A la espera y despojándome del disfraz de voyeur, sigo leyendo a periodistas, conocidos y por descubrir; políticos, de uno y otro bando, junto a deportistas, escritores, cineastas, músicos, amigos, amigos de amigos, desconocidos que no anónimos, y otras hierbas. Algunos defienden la ‘Ley Sinde’, otros apuestan por Mestalla como sede de la final de la Copa del Rey, los menos recuerdan tiempos pasados con ‘El último tango en París’ y la mayoría polemiza por el manifiesto antisemitismo de Vigalondo. También se habla de la instantánea que, con tino o retranca, puede reflejar próximas cumbres hispano-alemanas. Mañana, ya lo hace El País. Era de esperar.

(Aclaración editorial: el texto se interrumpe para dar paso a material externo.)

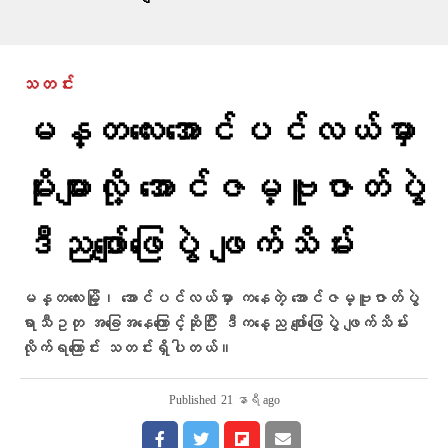
သတင်း
မန္တလေးအောင်ပင်လယ်မှာ
မိုးများလို့ အောင်ဇမ္ဗူဇာတ်ပွဲ
ဒီညဖျော်ဖြေပွဲ ဖျက်သိမ်း
မန္တလေးမြို့၊ အောင်ပင်လယ်မှာ ကနေတဲ့ အောင်ဇမ္ဗူဇာတ်ပွဲ
ရာသီဥတု အခြေအနေကြောင့်ဆိုပြီး ဒီကနေ့ည ဖျော်ဖြေပွဲ ဖျက်သိမ်း
လိုက်ရကြောင်း သတင်းရှိပါတယ်။
Published
21 နာရီ ago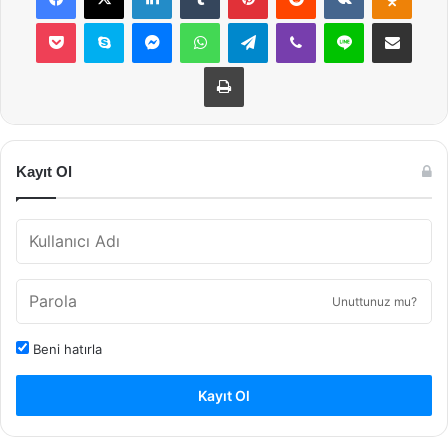
Pocket
Skype
Messenger
WhatsApp
Telegram
Viber
Line
E-Posta ile payla
Yazdır
Kayıt Ol
Unuttunuz mu?
Beni hatırla
Kayıt Ol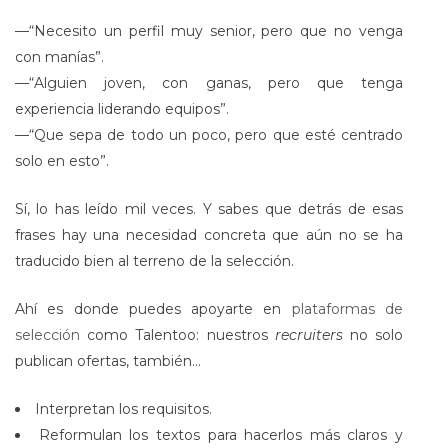
—“Necesito un perfil muy senior, pero que no venga
con manías”.
—“Alguien joven, con ganas, pero que tenga
experiencia liderando equipos”.
—“Que sepa de todo un poco, pero que esté centrado
solo en esto”.
Sí, lo has leído mil veces. Y sabes que detrás de esas
frases hay una necesidad concreta que aún no se ha
traducido bien al terreno de la selección.
Ahí es donde puedes apoyarte en
plataformas de
selección
como Talentoo: nuestros
recruiters
no solo
publican ofertas, también…
Interpretan los requisitos.
Reformulan los textos para hacerlos más claros y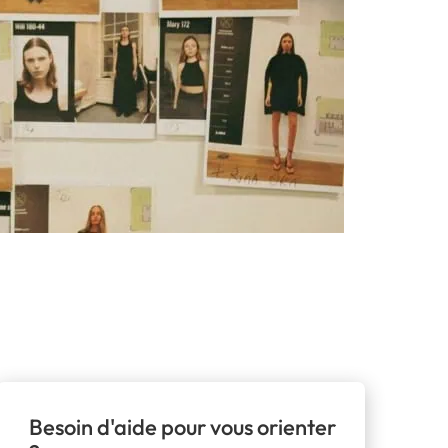
Besoin d'aide pour vous orienter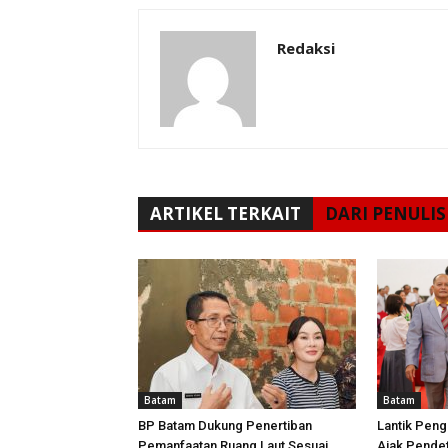
Redaksi
ARTIKEL TERKAIT
DARI PENULIS
Batam
Batam
BP Batam Dukung Penertiban
Lantik Peng
Pemanfaatan Ruang Laut Sesuai
Ajak Pende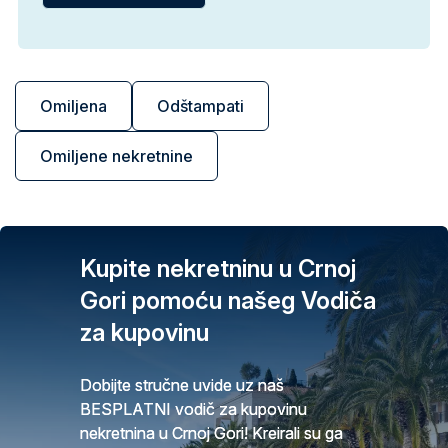
Omiljena
Odštampati
Omiljene nekretnine
Kupite nekretninu u Crnoj
Gori pomoću našeg Vodiča
za kupovinu
Dobijte stručne uvide uz naš
BESPLATNI vodič za kupovinu
nekretnina u Crnoj Gori! Kreirali su ga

Asuntos con mayor o menor recorrido que intentan hacer frente, sin éxito, al verdadero protagonista de la actualidad: Egipto. Allí, donde apunta el foco mediático, las ejemplares movilizaciones ciudadanas han dado el relevo a violentas protestas, dicen, instigadas por el Gobierno de Mubarak. Con todo, quiero detener la luz en un punto que me exaspera cada vez que se produce un asunto de extrema gravedad. Sea cual sea el origen, el hombre (como el que nos ocupa o el ya olvidado Sahara) o la Naturaleza (como, apenas hace un año, en Haití), el periodista acaba dejando el modélico segundo plano para saltar al centro del encuadre. Con dictadores de por medio, la represión de la libertad de expresión suele provocar que los informadores dejen atrás a los lugareños y terminen por protagonizar la noticia. Una imagen, para mí, antinatural.

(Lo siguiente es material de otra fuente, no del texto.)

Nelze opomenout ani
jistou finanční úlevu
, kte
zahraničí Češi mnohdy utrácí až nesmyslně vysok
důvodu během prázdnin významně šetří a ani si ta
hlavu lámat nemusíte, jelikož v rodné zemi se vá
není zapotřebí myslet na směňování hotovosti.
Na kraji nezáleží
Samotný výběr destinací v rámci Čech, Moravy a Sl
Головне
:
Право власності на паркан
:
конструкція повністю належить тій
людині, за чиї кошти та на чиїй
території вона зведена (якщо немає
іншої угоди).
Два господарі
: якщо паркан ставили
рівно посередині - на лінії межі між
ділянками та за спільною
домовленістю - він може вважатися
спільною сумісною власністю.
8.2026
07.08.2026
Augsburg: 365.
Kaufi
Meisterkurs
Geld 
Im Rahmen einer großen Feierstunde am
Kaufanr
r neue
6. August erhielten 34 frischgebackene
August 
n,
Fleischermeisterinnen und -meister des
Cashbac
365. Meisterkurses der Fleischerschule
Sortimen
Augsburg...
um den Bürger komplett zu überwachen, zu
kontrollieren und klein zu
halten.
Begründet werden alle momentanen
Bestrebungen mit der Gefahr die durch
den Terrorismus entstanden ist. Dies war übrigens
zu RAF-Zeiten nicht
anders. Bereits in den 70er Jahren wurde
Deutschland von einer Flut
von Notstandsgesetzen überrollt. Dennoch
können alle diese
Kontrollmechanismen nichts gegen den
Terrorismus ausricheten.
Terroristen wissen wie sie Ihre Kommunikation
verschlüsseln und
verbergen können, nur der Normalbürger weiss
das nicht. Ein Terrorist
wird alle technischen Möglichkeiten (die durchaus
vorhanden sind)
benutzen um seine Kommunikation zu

No discuto que la brutal represión que están sufriendo los enviados especiales/correponsales/freelances debe ser denunciada. Con voz alta y clara. Nadie debe ser ajeno a que la meditada persecución a los informadores sólo persigue silenciar la verdad, impedir que trascienda la dimensión del problema más allá de las fronteras del país. Hasta ahí, ninguna objeción.

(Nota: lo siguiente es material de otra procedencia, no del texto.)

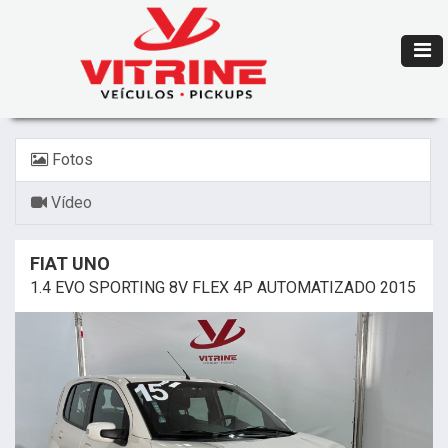
Fotos
Vídeo
FIAT UNO
1.4 EVO SPORTING 8V FLEX 4P AUTOMATIZADO 2015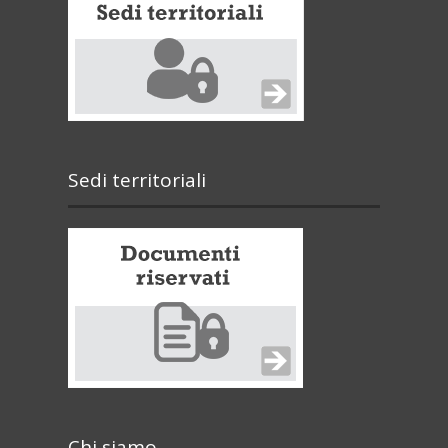
Sedi territoriali
Chi siamo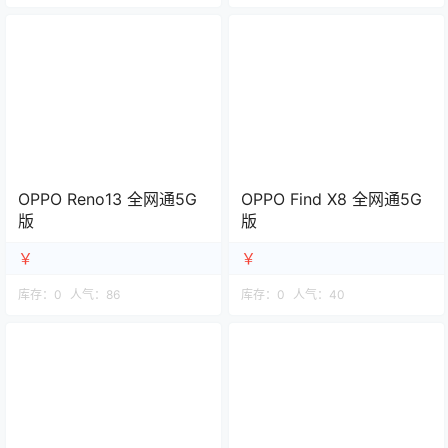
OPPO Reno13 全网通5G
OPPO Find X8 全网通5G
版
版
￥
￥
库存：
0
人气：
86
库存：
0
人气：
40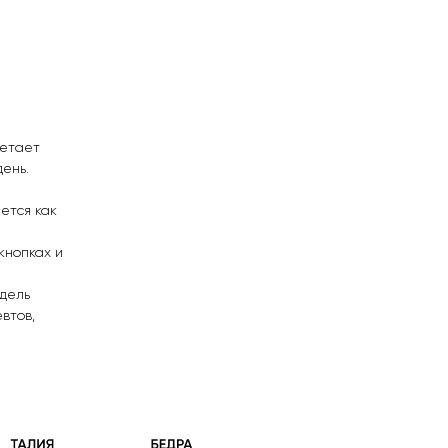
четает
ень.
ется как
кнопках и
дель
втов,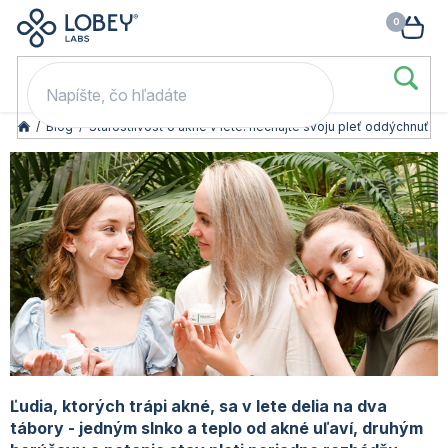
🥳 Odomkni si zľavu: –15 % s kódom LOB15 (nad 60 eur) | –20 % s
Prejsť
NÁK
kódom LOB20 (nad 80 eur). 👉
To beriem
na
KOŠ
obsah
/
Blog
/
Starostlivosť o akné v lete: nechajte svoju pleť oddýchnuť
Ľudia, ktorých trápi akné, sa v lete delia na dva
tábory - jedným slnko a teplo od akné uľaví, druhým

Pero, una vez denunciada la situación, el verdadero drama lo sufren los autóctonos, los que seguirán en el punto de mira de los malos de cada película cuando los focos de los medios ya hayan desplazado su mirada hacia otra latitud del globo terráqueo. Y en ellos se debe centrar la información. A ellos se les debe dar voz. A ellos se les debe fortalecer. A ellos se les debe ayudar con la única, pero inmensa, fuerza que tienen los periodistas: la palabra y la imagen. Escuchar, ver y contar. Narrar lo que sus sentidos perciben, no lo que a sus sentidos, ávidos de gloria profesional, les gustaría percibir. Un periodista no debe presentarse como una víctima ante la audiencia, ya sea un oyente, un lector, un televidente... Esa factura va en el carné. A todos nos gustaría estar allí, verlo y no esperar a que otros nos lo cuenten. Porque nosotros, los periodistas, podemos elegir nuestro destino. Un privilegio arrebatado de cuajo a las víctimas.